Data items
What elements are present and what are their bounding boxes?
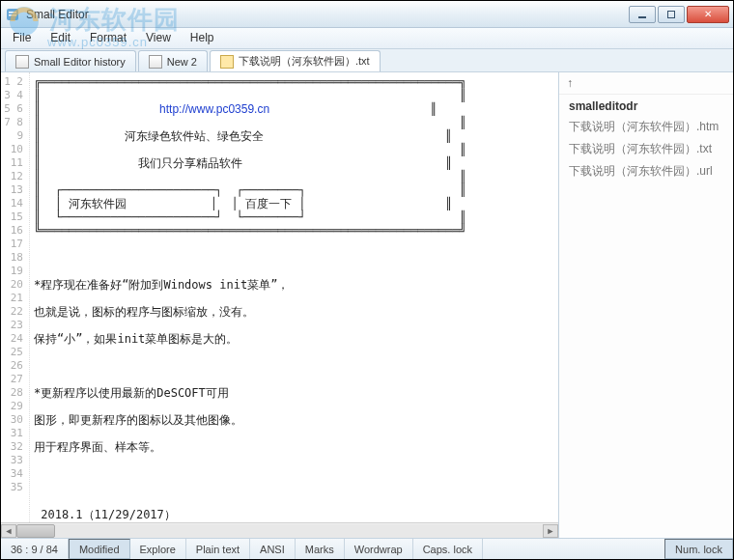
app-icon xyxy=(5,7,20,22)
status-encoding[interactable]: ANSI xyxy=(250,539,296,559)
menu-file[interactable]: File xyxy=(3,28,41,48)
close-button[interactable]: ✕ xyxy=(687,6,729,23)
menu-view[interactable]: View xyxy=(136,28,181,48)
content-area: 1 2 3 4 5 6 7 8 9 10 11 12 13 14 15 16 1… xyxy=(1,72,733,538)
window-title: Small Editor xyxy=(26,8,89,21)
horizontal-scrollbar[interactable]: ◄ ► xyxy=(1,522,558,538)
side-folder-item[interactable]: smalleditodr xyxy=(559,97,733,116)
status-wordwrap[interactable]: Wordwrap xyxy=(345,539,413,559)
side-file-item[interactable]: 下载说明（河东软件园）.url xyxy=(559,160,733,182)
svg-rect-3 xyxy=(9,14,16,16)
scroll-left-arrow-icon[interactable]: ◄ xyxy=(1,524,16,538)
tab-download-readme[interactable]: 下载说明（河东软件园）.txt xyxy=(210,50,381,71)
status-syntax[interactable]: Plain text xyxy=(186,539,250,559)
document-icon xyxy=(149,55,162,69)
status-marks[interactable]: Marks xyxy=(296,539,345,559)
tab-history[interactable]: Small Editor history xyxy=(5,50,136,71)
status-numlock[interactable]: Num. lock xyxy=(664,539,733,559)
maximize-button[interactable] xyxy=(658,6,685,23)
side-file-panel: ↑ smalleditodr 下载说明（河东软件园）.htm 下载说明（河东软件… xyxy=(559,72,733,538)
status-position[interactable]: 36 : 9 / 84 xyxy=(1,539,69,559)
line-number-gutter: 1 2 3 4 5 6 7 8 9 10 11 12 13 14 15 16 1… xyxy=(1,72,30,522)
svg-rect-2 xyxy=(9,12,16,14)
titlebar: Small Editor ✕ xyxy=(1,1,733,28)
statusbar: 36 : 9 / 84 Modified Explore Plain text … xyxy=(1,538,733,559)
editor-pane: 1 2 3 4 5 6 7 8 9 10 11 12 13 14 15 16 1… xyxy=(1,72,559,538)
side-file-item[interactable]: 下载说明（河东软件园）.txt xyxy=(559,138,733,160)
status-modified[interactable]: Modified xyxy=(69,539,130,559)
status-explore[interactable]: Explore xyxy=(130,539,186,559)
tab-label: 下载说明（河东软件园）.txt xyxy=(239,54,370,69)
menu-format[interactable]: Format xyxy=(80,28,136,48)
status-capslock[interactable]: Caps. lock xyxy=(413,539,483,559)
menubar: File Edit Format View Help xyxy=(1,28,733,49)
document-icon xyxy=(15,55,29,69)
scroll-thumb[interactable] xyxy=(16,524,55,538)
side-file-item[interactable]: 下载说明（河东软件园）.htm xyxy=(559,116,733,138)
side-up-arrow[interactable]: ↑ xyxy=(559,72,733,95)
tab-label: Small Editor history xyxy=(34,56,126,68)
scroll-right-arrow-icon[interactable]: ► xyxy=(543,524,558,538)
tabbar: Small Editor history New 2 下载说明（河东软件园）.t… xyxy=(1,49,733,72)
tab-new2[interactable]: New 2 xyxy=(138,50,208,71)
text-file-icon xyxy=(220,55,234,69)
menu-help[interactable]: Help xyxy=(181,28,224,48)
tab-label: New 2 xyxy=(167,56,197,68)
minimize-button[interactable] xyxy=(629,6,656,23)
editor-text-area[interactable]: ╔═══════════════════════════════════════… xyxy=(30,72,558,522)
menu-edit[interactable]: Edit xyxy=(41,28,80,48)
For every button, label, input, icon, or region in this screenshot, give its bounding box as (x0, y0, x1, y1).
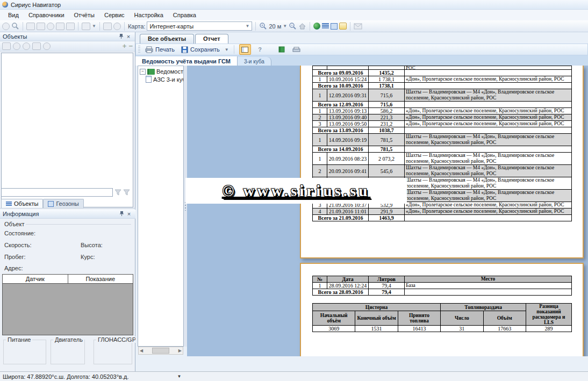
ruler-icon[interactable] (103, 23, 112, 30)
measure-icon[interactable] (66, 23, 75, 30)
state-label: Состояние: (4, 230, 35, 236)
toggle-parameters-button[interactable] (239, 44, 251, 55)
issue-header-row: № Дата Литров Место (313, 276, 572, 283)
reading-col-header: Показание (68, 275, 133, 283)
page-setup-button[interactable] (291, 44, 303, 55)
vehicle-menu-icon[interactable] (82, 23, 90, 30)
issue-data-row: 1 28.09.2016 12:24 79,4 База (313, 283, 572, 289)
watermark-text: © www.sirius.su (223, 182, 370, 200)
remove-object-button[interactable]: − (128, 43, 133, 49)
status-dropdown-icon[interactable]: ▼ (177, 374, 181, 379)
add-object-button[interactable]: + (123, 43, 127, 49)
sensor-table-header: Датчик Показание (3, 275, 133, 284)
vehicle-menu-caret-icon[interactable]: ▼ (92, 24, 96, 28)
report-book-icon (147, 69, 155, 75)
select-rect-icon[interactable] (26, 23, 35, 30)
menu-bar: Вид Справочники Отчёты Сервис Настройка … (0, 10, 588, 20)
globe-icon[interactable] (313, 23, 320, 30)
map-select[interactable]: Интернет-карты ▼ (147, 21, 252, 31)
report-content: − Ведомость учёта выдачи ГСМ АЗС 3-и куб… (135, 66, 588, 356)
tab-fuel-report[interactable]: Ведомость учёта выдачи ГСМ (135, 56, 238, 66)
menu-item-reports[interactable]: Отчёты (69, 11, 99, 19)
objects-list[interactable] (1, 53, 133, 207)
tree-root-label: Ведомость учёта выдачи ГСМ (156, 68, 184, 75)
menu-item-directories[interactable]: Справочники (24, 11, 69, 19)
track-object-icon[interactable] (2, 42, 11, 50)
tab-geozones-label: Геозоны (56, 200, 78, 207)
speed-label: Скорость: (4, 242, 32, 248)
workspace-tabs: Все объекты Отчет (135, 32, 228, 44)
zoom-scale-caret-icon[interactable]: ▼ (283, 24, 287, 28)
toolbar-grip[interactable] (138, 46, 140, 53)
table-row: 113.09.2016 09:13586,2«Дон», Пролетарско… (313, 108, 572, 114)
total-row: Всего за 12.09.2016715,6 (313, 102, 572, 108)
filter-input[interactable] (1, 188, 113, 197)
scroll-right-icon[interactable]: ▶ (178, 348, 182, 353)
select-polygon-icon[interactable] (37, 23, 45, 30)
report-viewer[interactable]: РОСВсего за 09.09.20161435,2110.09.2016 … (187, 66, 588, 356)
magnifier-icon[interactable] (11, 22, 19, 30)
menu-item-view[interactable]: Вид (3, 11, 24, 19)
tab-all-objects[interactable]: Все объекты (140, 34, 194, 44)
save-button[interactable]: Сохранить (180, 46, 221, 54)
address-label: Адрес: (4, 265, 23, 271)
menu-item-settings[interactable]: Настройка (130, 11, 168, 19)
tab-3-cubes[interactable]: 3-и куба (238, 57, 271, 66)
info-close-icon[interactable]: × (125, 210, 133, 218)
print-button[interactable]: Печать (144, 46, 176, 54)
binoculars-icon[interactable] (13, 42, 20, 50)
save-button-label: Сохранить (190, 46, 220, 53)
object-list-icon[interactable] (322, 23, 329, 29)
mileage-label: Пробег: (4, 254, 26, 260)
globe-gray-icon[interactable] (113, 23, 121, 30)
info-pin-icon[interactable] (118, 210, 125, 218)
vehicle-icon[interactable] (32, 42, 41, 50)
tab-geozones[interactable]: Геозоны (43, 199, 83, 208)
menu-item-help[interactable]: Справка (168, 11, 201, 19)
home-icon[interactable] (298, 23, 306, 30)
save-dropdown-caret-icon[interactable]: ▼ (225, 47, 229, 52)
clear-filter-icon[interactable] (123, 189, 130, 196)
pan-hand-icon[interactable] (2, 23, 10, 30)
mail-icon[interactable] (354, 23, 362, 30)
scroll-left-icon[interactable]: ◀ (140, 348, 143, 353)
map-select-caret-icon: ▼ (246, 24, 250, 28)
filter-icon[interactable] (114, 189, 121, 196)
report-tree: − Ведомость учёта выдачи ГСМ АЗС 3-и куб… (138, 66, 184, 347)
tab-report[interactable]: Отчет (195, 34, 228, 44)
total-row: Всего за 10.09.20161738,1 (313, 83, 572, 89)
geozone-icon[interactable] (331, 23, 338, 30)
vertical-splitter[interactable] (184, 66, 187, 347)
table-row: 114.09.2016 09:19781,5Шахты — Владимиров… (313, 134, 572, 146)
zoom-scale-value[interactable]: 20 м (269, 23, 281, 30)
tab-objects[interactable]: Объекты (1, 199, 43, 208)
left-panel-tabs: Объекты Геозоны (0, 199, 135, 209)
zoom-out-icon[interactable] (289, 22, 297, 30)
close-icon[interactable]: × (125, 33, 132, 40)
sphere-icon[interactable] (43, 42, 51, 50)
tree-h-scrollbar[interactable]: ◀ ▶ (138, 347, 183, 355)
select-area-icon[interactable] (56, 23, 64, 30)
tree-node-child[interactable]: АЗС 3-и куба (146, 76, 183, 83)
pin-icon[interactable] (117, 33, 125, 40)
select-circle-icon[interactable] (47, 23, 54, 30)
tree-node-root[interactable]: − Ведомость учёта выдачи ГСМ (140, 68, 183, 75)
power-group: Питание (3, 340, 46, 364)
report-doc-tabs: Ведомость учёта выдачи ГСМ 3-и куба (135, 55, 588, 66)
total-row: Всего за 13.09.20161038,7 (313, 127, 572, 134)
app-icon (2, 2, 8, 8)
altitude-label: Высота: (81, 242, 103, 248)
edit-note-icon[interactable] (339, 23, 347, 30)
glonass-group-label: ГЛОНАСС/GPS (96, 336, 141, 343)
printer-icon (145, 46, 153, 53)
total-row: Всего за 21.09.20161463,9 (313, 215, 572, 221)
report-book-button[interactable] (276, 44, 288, 55)
scroll-thumb[interactable] (152, 348, 169, 354)
collapse-icon[interactable]: − (140, 69, 146, 75)
zoom-in-icon[interactable] (259, 22, 267, 30)
engine-group: Двигатель (51, 340, 85, 364)
globe-small-icon[interactable] (23, 42, 30, 50)
menu-item-service[interactable]: Сервис (99, 11, 130, 19)
filter-row (1, 187, 134, 198)
help-button[interactable]: ? (254, 44, 266, 55)
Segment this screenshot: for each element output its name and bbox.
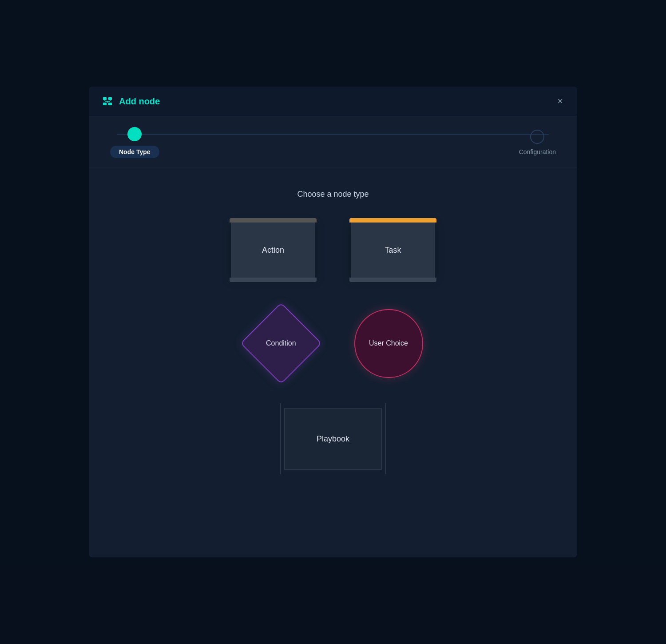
playbook-node[interactable]: Playbook [284,408,382,470]
condition-node: Condition [240,302,322,384]
nodes-row-2: Condition User Choice [243,306,423,381]
step-1-circle [127,127,142,141]
svg-rect-1 [108,97,112,100]
nodes-grid: Action Task Condition User Choice [107,221,559,470]
modal-title: Add node [119,96,160,107]
step-1[interactable]: Node Type [110,127,159,158]
step-2-circle [530,130,544,144]
task-node-label: Task [385,246,401,255]
modal-content: Choose a node type Action Task Condition [89,167,577,557]
task-node[interactable]: Task [351,221,435,279]
user-choice-node-label: User Choice [369,339,408,348]
step-2-label: Configuration [519,148,556,155]
stepper-section: Node Type Configuration [89,116,577,167]
node-icon [101,95,114,107]
step-2[interactable]: Configuration [519,130,556,155]
action-node-label: Action [262,246,284,255]
section-title: Choose a node type [297,190,369,199]
step-1-label: Node Type [110,146,159,158]
nodes-row-1: Action Task [231,221,435,279]
stepper: Node Type Configuration [110,127,556,158]
condition-node-label: Condition [266,339,296,347]
svg-rect-3 [108,103,112,105]
svg-rect-0 [103,97,107,100]
action-node[interactable]: Action [231,221,315,279]
close-button[interactable]: × [555,95,565,108]
nodes-row-3: Playbook [284,408,382,470]
svg-rect-2 [103,103,107,105]
modal-header: Add node × [89,87,577,116]
playbook-node-label: Playbook [317,434,349,444]
header-left: Add node [101,95,160,107]
step-line [117,134,549,135]
add-node-modal: Add node × Node Type Configuration Choos… [89,87,577,557]
condition-node-wrapper[interactable]: Condition [243,306,319,381]
user-choice-node[interactable]: User Choice [354,309,423,378]
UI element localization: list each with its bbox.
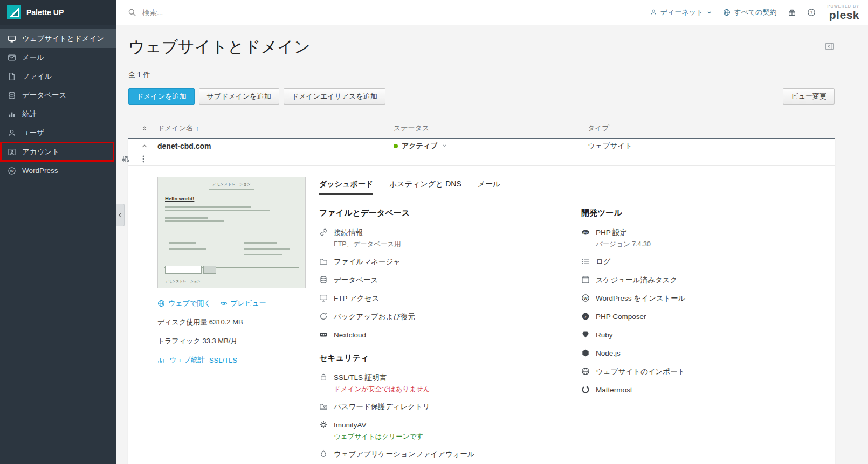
status-dropdown[interactable]: アクティブ <box>394 141 588 151</box>
whats-new-button[interactable] <box>788 8 796 17</box>
collapse-row-button[interactable] <box>128 142 157 150</box>
open-in-web-link[interactable]: ウェブで開く <box>157 299 211 308</box>
help-button[interactable] <box>807 8 816 17</box>
ruby-gem-icon <box>581 330 590 339</box>
item-php-composer[interactable]: PHP Composer <box>581 311 827 322</box>
sidebar-item-databases[interactable]: データベース <box>0 86 116 105</box>
sidebar-item-statistics[interactable]: 統計 <box>0 105 116 123</box>
item-databases[interactable]: データベース <box>319 275 565 285</box>
sidebar-item-label: データベース <box>22 91 66 100</box>
item-label: 接続情報 <box>334 228 363 237</box>
user-name: ディーネット <box>660 8 704 17</box>
total-count: 全 1 件 <box>128 70 835 80</box>
eye-icon <box>220 300 228 307</box>
php-icon <box>581 228 590 237</box>
item-scheduled-tasks[interactable]: スケジュール済みタスク <box>581 275 827 285</box>
thumb-post-title: Hello world! <box>165 196 194 202</box>
item-label: FTP アクセス <box>334 293 379 303</box>
user-menu[interactable]: ディーネット <box>650 8 713 17</box>
sidebar-collapse-handle[interactable] <box>116 204 125 226</box>
item-backup-restore[interactable]: バックアップおよび復元 <box>319 311 565 322</box>
status-active-dot <box>394 144 398 148</box>
item-label: PHP 設定 <box>596 228 627 237</box>
add-domain-alias-button[interactable]: ドメインエイリアスを追加 <box>284 88 385 105</box>
collapse-all-button[interactable] <box>128 124 157 132</box>
subscriptions-label: すべての契約 <box>734 8 776 17</box>
restore-arrow-icon <box>319 312 328 321</box>
settings-sliders-icon[interactable] <box>121 155 130 163</box>
item-install-wordpress[interactable]: WordPress をインストール <box>581 293 827 303</box>
plesk-branding: POWERED BY plesk <box>828 4 859 20</box>
item-website-import[interactable]: ウェブサイトのインポート <box>581 366 827 377</box>
main-area: ディーネット すべての契約 POWERED BY plesk <box>116 0 868 464</box>
site-preview-thumbnail[interactable]: デモンストレーション Hello world! <box>157 177 306 288</box>
item-logs[interactable]: ログ <box>581 257 827 267</box>
content: ウェブサイトとドメイン 全 1 件 ドメインを追加 サブドメインを追加 ドメイン… <box>116 25 868 464</box>
item-label: Node.js <box>596 348 621 358</box>
tab-hosting-dns[interactable]: ホスティングと DNS <box>389 177 461 195</box>
section-title-files-db: ファイルとデータベース <box>319 208 565 218</box>
gift-icon <box>788 8 796 17</box>
globe-icon <box>157 300 165 307</box>
preview-link[interactable]: プレビュー <box>220 299 266 308</box>
sidebar-item-label: ウェブサイトとドメイン <box>22 34 104 44</box>
domain-type: ウェブサイト <box>588 141 835 151</box>
sidebar-item-label: アカウント <box>22 147 59 157</box>
web-statistics-link[interactable]: ウェブ統計 <box>169 355 205 365</box>
section-title-security: セキュリティ <box>319 353 565 363</box>
add-domain-button[interactable]: ドメインを追加 <box>128 88 195 105</box>
database-icon <box>8 91 16 100</box>
add-subdomain-button[interactable]: サブドメインを追加 <box>199 88 279 105</box>
item-file-manager[interactable]: ファイルマネージャ <box>319 257 565 267</box>
item-imunifyav[interactable]: ImunifyAV ウェブサイトはクリーンです <box>319 420 565 441</box>
domain-card: denet-cbd.com アクティブ ウェブサイト <box>128 139 835 464</box>
disk-usage: ディスク使用量 6310.2 MB <box>157 317 306 327</box>
global-search <box>128 8 644 17</box>
tab-dashboard[interactable]: ダッシュボード <box>319 177 373 195</box>
globe-icon <box>723 9 731 16</box>
topbar: ディーネット すべての契約 POWERED BY plesk <box>116 0 868 25</box>
calendar-icon <box>581 275 590 284</box>
sidebar-item-account[interactable]: アカウント <box>0 142 116 161</box>
item-ruby[interactable]: Ruby <box>581 330 827 340</box>
brand-home-link[interactable]: Palette UP <box>0 0 116 25</box>
tab-mail[interactable]: メール <box>478 177 501 195</box>
item-nextcloud[interactable]: Nextcloud <box>319 330 565 340</box>
item-web-application-firewall[interactable]: ウェブアプリケーションファイアウォール <box>319 449 565 459</box>
item-nodejs[interactable]: Node.js <box>581 348 827 358</box>
sidebar-item-files[interactable]: ファイル <box>0 67 116 86</box>
item-label: ウェブアプリケーションファイアウォール <box>334 449 475 459</box>
sidebar-item-websites-domains[interactable]: ウェブサイトとドメイン <box>0 29 116 48</box>
domain-expanded-panel: デモンストレーション Hello world! <box>128 166 835 464</box>
app-root: Palette UP ウェブサイトとドメイン メール ファイル データベース 統… <box>0 0 868 464</box>
item-connection-info[interactable]: 接続情報 FTP、データベース用 <box>319 227 565 248</box>
column-header-domain[interactable]: ドメイン名 ↑ <box>157 123 394 133</box>
kebab-menu-icon[interactable] <box>139 155 148 163</box>
change-view-button[interactable]: ビュー変更 <box>783 88 835 105</box>
traffic-usage: トラフィック 33.3 MB/月 <box>157 336 306 346</box>
item-password-protected-dirs[interactable]: パスワード保護ディレクトリ <box>319 401 565 412</box>
domain-row-actions <box>128 155 157 163</box>
brand-logo-icon <box>7 5 21 19</box>
mail-icon <box>8 53 16 62</box>
item-mattermost[interactable]: Mattermost <box>581 385 827 395</box>
wordpress-icon <box>581 294 590 302</box>
thumb-search-button <box>203 266 216 274</box>
sidebar-item-users[interactable]: ユーザ <box>0 123 116 142</box>
item-ssl-certificates[interactable]: SSL/TLS 証明書 ドメインが安全ではありません <box>319 372 565 393</box>
domain-name[interactable]: denet-cbd.com <box>157 142 394 150</box>
collapse-panel-button[interactable] <box>825 41 835 51</box>
item-php-settings[interactable]: PHP 設定 バージョン 7.4.30 <box>581 227 827 248</box>
subscriptions-menu[interactable]: すべての契約 <box>723 8 776 17</box>
folder-icon <box>319 257 328 266</box>
item-ftp-access[interactable]: FTP アクセス <box>319 293 565 303</box>
sidebar-item-wordpress[interactable]: WordPress <box>0 161 116 180</box>
domain-row: denet-cbd.com アクティブ ウェブサイト <box>128 139 835 166</box>
ssl-tls-link[interactable]: SSL/TLS <box>209 356 237 364</box>
globe-import-icon <box>581 367 590 376</box>
monitor-icon <box>319 294 328 302</box>
sidebar-item-mail[interactable]: メール <box>0 48 116 67</box>
item-label: バックアップおよび復元 <box>334 311 415 322</box>
search-input[interactable] <box>141 8 316 17</box>
item-ok-text: ウェブサイトはクリーンです <box>334 432 423 441</box>
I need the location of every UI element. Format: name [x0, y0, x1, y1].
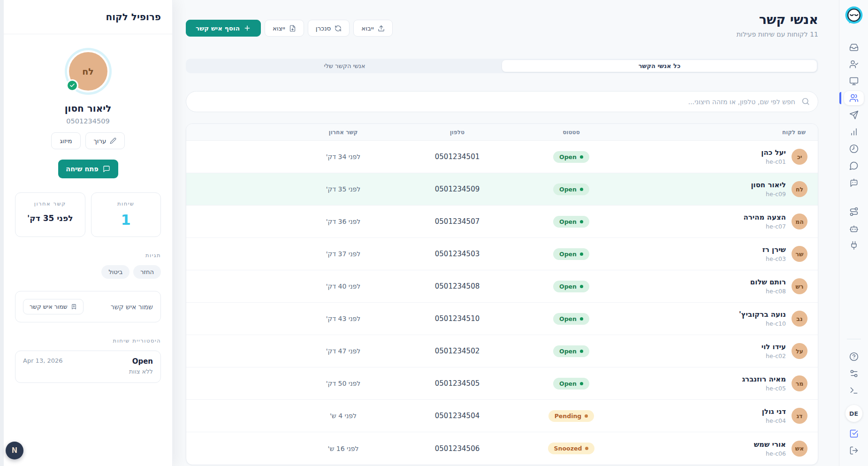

### [Task]
Among the lines above, show every one that contains the string "section".

### [Answer area]
stepper-section: Node Type Configuration [89,116,577,167]
section-title: Choose a node type [297,190,369,199]
section-title-files-db: ファイルとデータベース <box>319 208 565 218</box>
section-title-security: セキュリティ <box>319 353 565 363</box>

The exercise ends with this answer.